(Saved data entries)
----
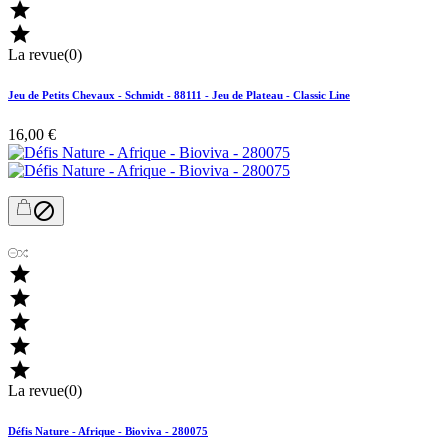


La revue(0)
Jeu de Petits Chevaux - Schmidt - 88111 - Jeu de Plateau - Classic Line
16,00 €






La revue(0)
Défis Nature - Afrique - Bioviva - 280075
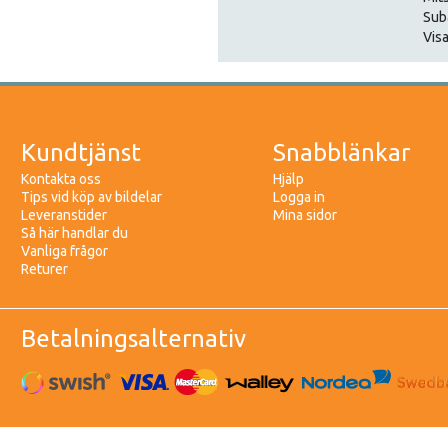
Sub
Visa
Kundtjänst
Snabblänkar
Kontakta oss
Hjälp
Tips vid köp av bildelar
Logga in
Leveranstider
Mina sidor
Så här handlar du
Vanliga frågor
Returer
Betalningsalternativ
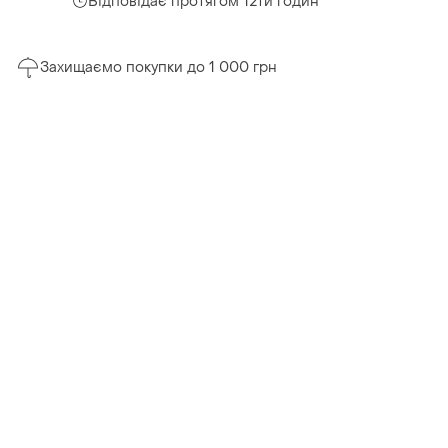
Відповідає протягом 12ти годин
Захищаємо покупки до 1 000 грн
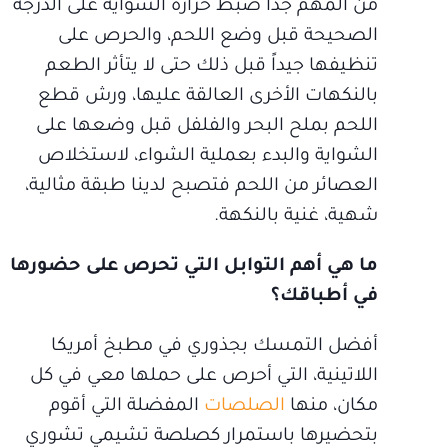
من المهم جداً ضبط حرارة الشواية على الدرجة
الصحيحة قبل وضع اللحم، والحرص على
تنظيفها جيداً قبل ذلك حتى لا يتأثر الطعم
بالنكهات الأخرى العالقة عليها، ورش قطع
اللحم بملح البحر والفلفل قبل وضعها على
الشواية والبدء بعملية الشواء، لاستخلاص
العصائر من اللحم فتصبح لدينا طبقة مثالية،
شهية، غنية بالنكهة.
ما هي أهم التوابل التي تحرص على حضورها
في أطباقك؟
أفضل التمسك بجذوري في مطبخ أمريكا
اللاتينية، التي أحرص على حملها معي في كل
مكان، منها
الصلصات
المفضلة التي أقوم
بتحضيرها باستمرار كصلصة تشيمي تشوري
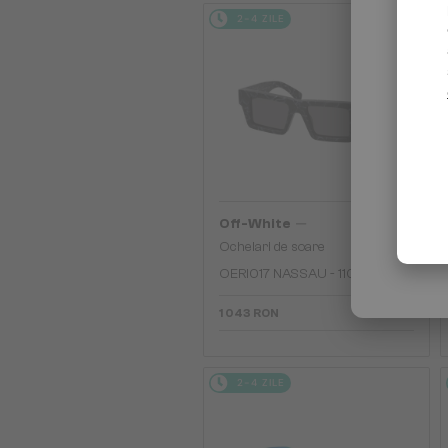
2-4 ZILE
—
Off-White
Ochelari de soare
OERI017 NASSAU - 1107 - 51
1 043 RON
2-4 ZILE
----
_Your instructions_
Begin at the top of the records above and retype each line exactly until the line containing "الشواية والبدء بعملية الشواء، لاستخلاص", which is included. Skip all pictures.

_Result_


La revue(0)
Jeu de Petits Chevaux - Schmidt - 88111 - Jeu de Plateau - Classic Line
16,00 €






La revue(0)
Défis Nature - Afrique - Bioviva - 280075
Sub
Visa
Kundtjänst
Snabblänkar
Kontakta oss
Hjälp
Tips vid köp av bildelar
Logga in
Leveranstider
Mina sidor
Så här handlar du
Vanliga frågor
Returer
Betalningsalternativ
Відповідає протягом 12ти годин
Захищаємо покупки до 1 000 грн
من المهم جداً ضبط حرارة الشواية على الدرجة
الصحيحة قبل وضع اللحم، والحرص على
تنظيفها جيداً قبل ذلك حتى لا يتأثر الطعم
بالنكهات الأخرى العالقة عليها، ورش قطع
اللحم بملح البحر والفلفل قبل وضعها على
الشواية والبدء بعملية الشواء، لاستخلاص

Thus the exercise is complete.